Jessee swears by his helmet, as do thousands of other Montanans who never start their engines without a DOT-approved helmet protecting their heads. But like a lot of others, he has mixed feelings about whether Montana should have a law requiring motorcyclists to wear them.

“I’m not certain if I’m interested in a mandatory helmet law,” he said. “If it’s mandatory for motorcycles, what about skiers? What about skateboarders? You can’t protect people from everything.

“The other side of it is: If you don’t wear a helmet, should the rest of us have to pay for your medical care? My attitude is if you don’t wear a helmet and you get hurt, you go home and die. That’s harsh, but if you want to absorb the risk of not wearing a helmet, you absorb the whole risk and don’t make the rest of us absorb the cost.”

Montana law requires that operators and passengers under the age of 18 wear headgear that meets state standards. Adults can ride with the wind in their hair and grasshoppers in their teeth. Judging by information gathered last year in Montana, a lot of motorcyclists don’t wear them. Just 12.3 percent of motorcyclists involved in crashes in 2009 wore helmets. None of three people who died in motorcycle accidents in Yellowstone County in 2009 had head gear.

Every state has struggled with the question of mandatory helmet laws. Just 20 states require all riders to have helmets, while most of the rest require helmets for specific population segments like riders under the age of 18. Illinois, Iowa and New Hampshire do not have helmet requirements.

The debate often comes down to a question of personal freedom balanced against the cost of caring for motorcyclists who sustain head injuries.

There are crashes that would not be survivable regardless of helmet use, and there are occasional stories where a driver claims that wearing a helmet caused an injury. But overwhelming statistical information shows that helmets do save lives and prevent serious injury.

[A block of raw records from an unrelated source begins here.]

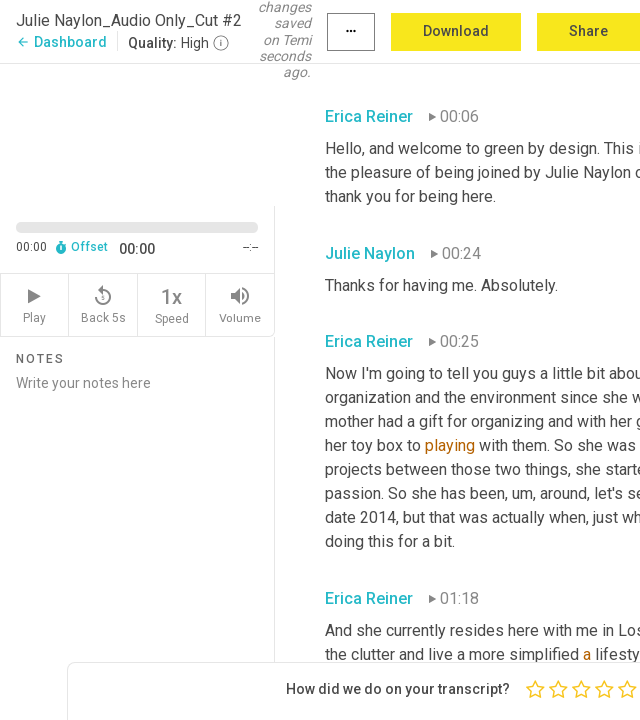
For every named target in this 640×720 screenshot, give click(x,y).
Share (588, 31)
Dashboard (61, 42)
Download (456, 31)
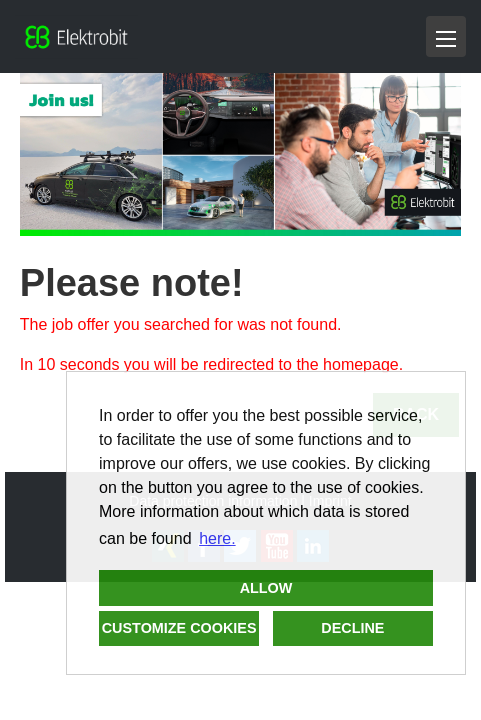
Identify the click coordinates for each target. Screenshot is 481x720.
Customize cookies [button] (179, 628)
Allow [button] (266, 588)
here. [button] (217, 538)
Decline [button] (352, 628)
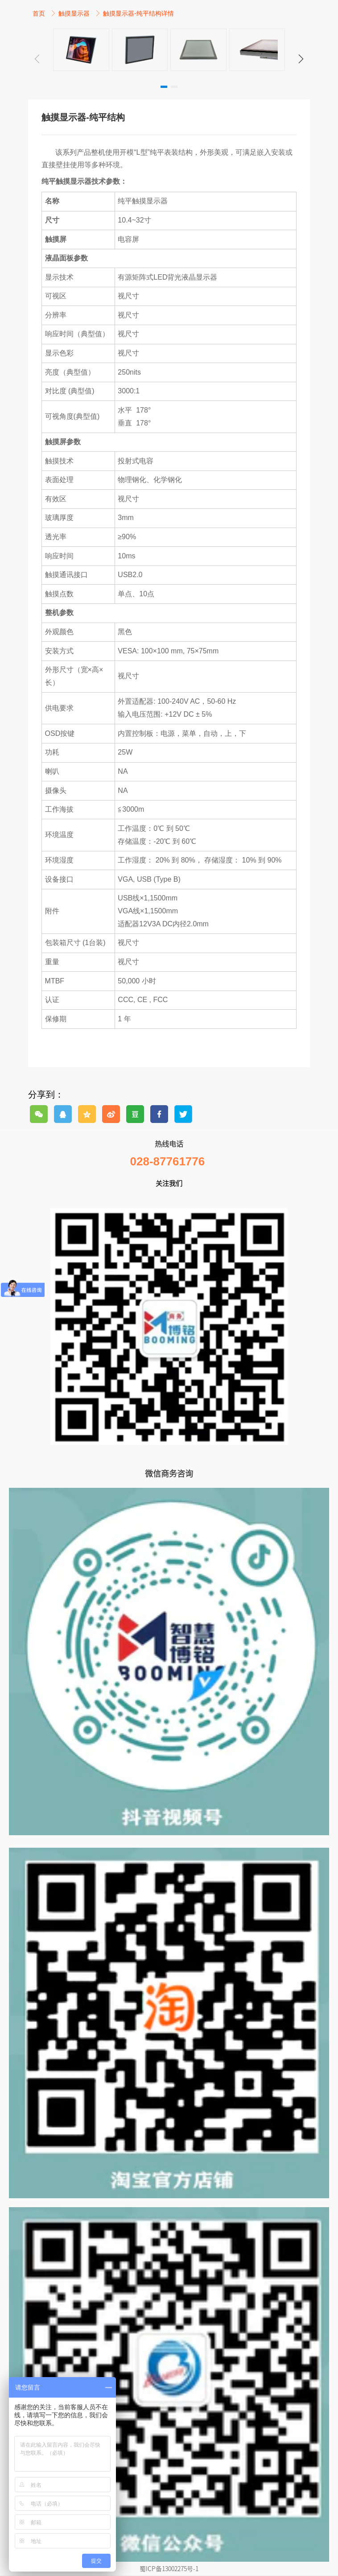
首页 (40, 13)
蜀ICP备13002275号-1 (169, 2568)
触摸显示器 (74, 13)
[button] (301, 58)
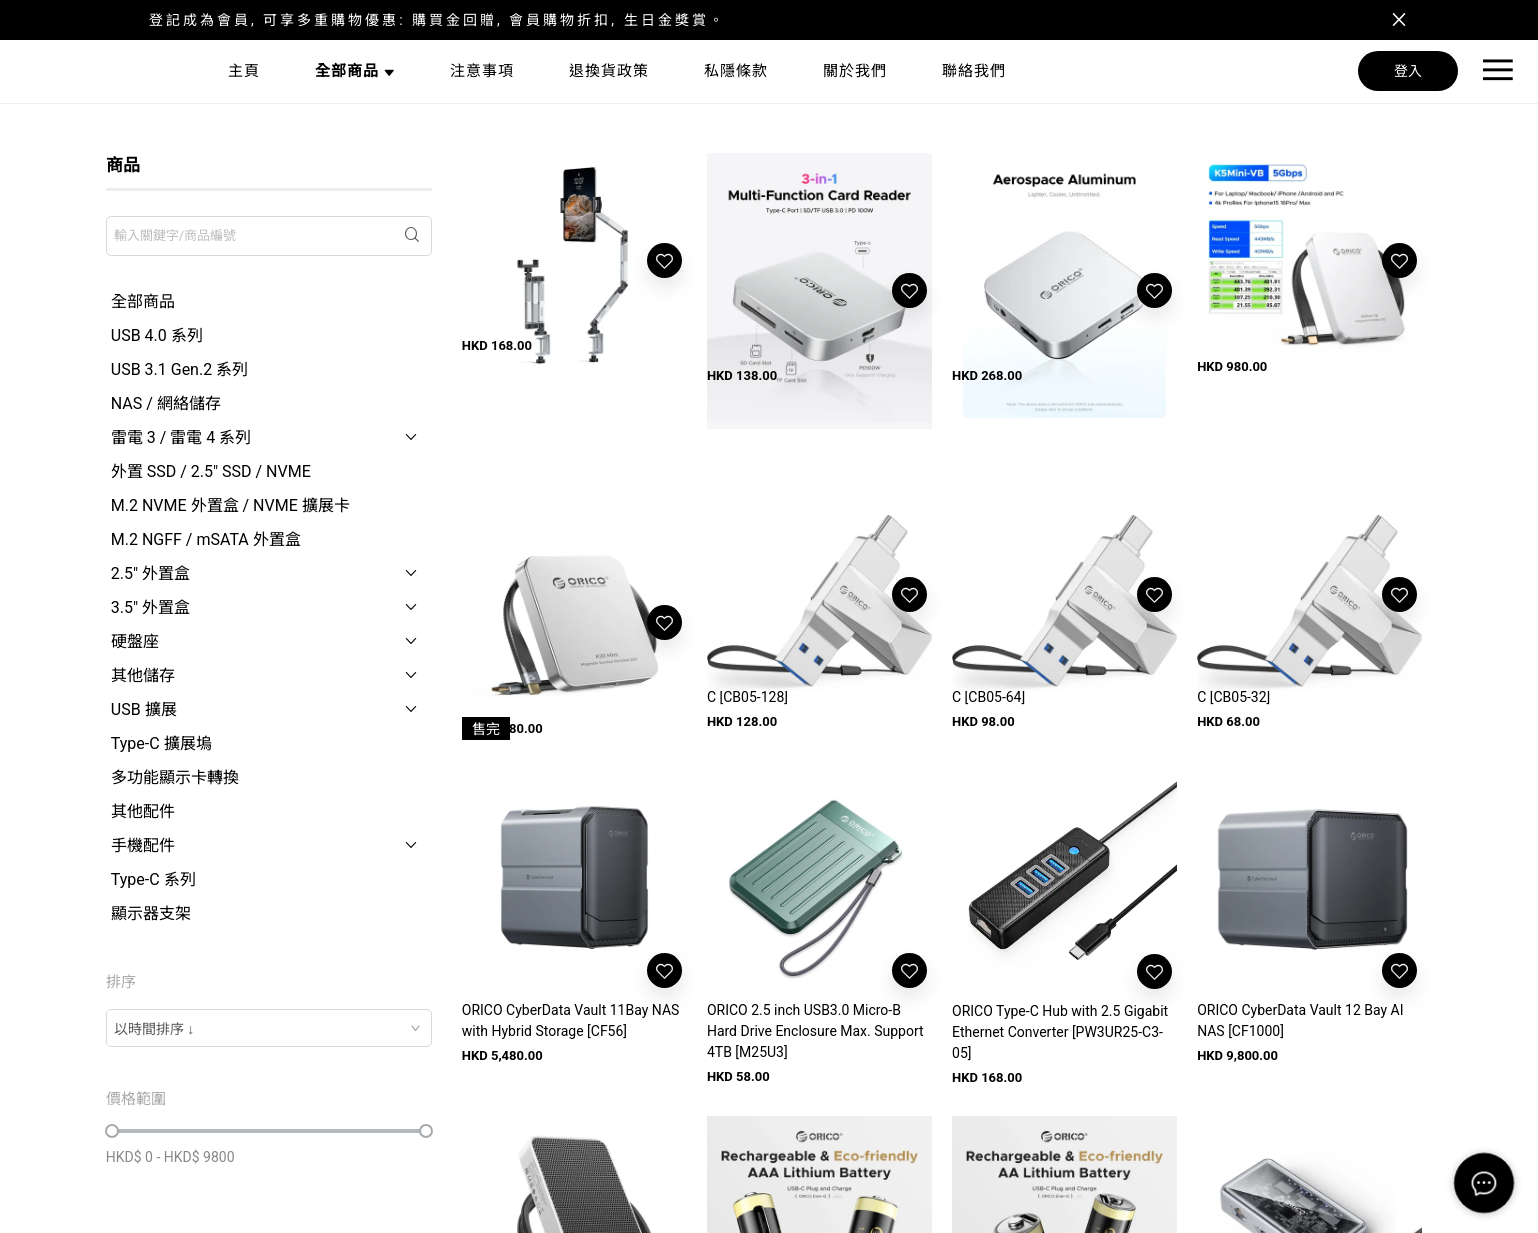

According to numbers from the National Highway Traffic Safety Administration in 2008, “an unhelmeted motorcyclist is 40 percent more likely to suffer a fatal head injury and 15 percent more likely to suffer a nonfatal injury than a helmeted motorcyclist involved in a crash.”

NHTSA also said that helmets reduce the likelihood of crash fatality by 37 percent and that helmets are 67 percent effective in preventing brain injuries. Those without helmets are three times more likely to suffer brain injuries.

The same study said that when Florida repealed its universal ride motorcycle helmet law in 2002, deaths increased 24 percent over expectations and hospital admissions went up 40 percent for motorcyclists involved in crashes. Similar increases in fatalities were reported in Arkansas (21 percent) and Texas (31 percent) in the year after those states weakened their universal helmet laws.

NHTSA’s report also said that costs to treat head injuries as a primary diagnosis more than doubled to $22 million. Hospital discharge data showed that 63 percent of motorcycle head injury patients had private insurance, 16 percent paid the bill themselves and the remaining 21 percent were paid for by charitable and public resources.

The report estimates that helmet use saved $19.5 billion in economic costs between 1984 and 2002, and that an additional $14.8 billion could have been saved if everyone on a motorcycle had worn a helmet.

In 2007, the National Transportation Safety Board recommended that all states adopt universal helmet-use laws, but resistance is strong in many states, including Montana.

Billings motorcyclist Dick Russell, a stickler for safety, always wears a helmet and all recommended safety gear. He’s taken motorcycle safety courses through Montana State University-Northern to augment his 40 years of experience.

About 20 years ago, he bounced his head on the pavement in a motorcycle crash that cracked his helmet.

“That probably could have had a way different outcome without it,” he said.

But Russell, like many Montanans, remains ambivalent about putting mandatory helmet use in the law.

“If I had to vote on it, I would probably vote no,” he said. “Do I think it’s smarter to wear a helmet? Probably yes.”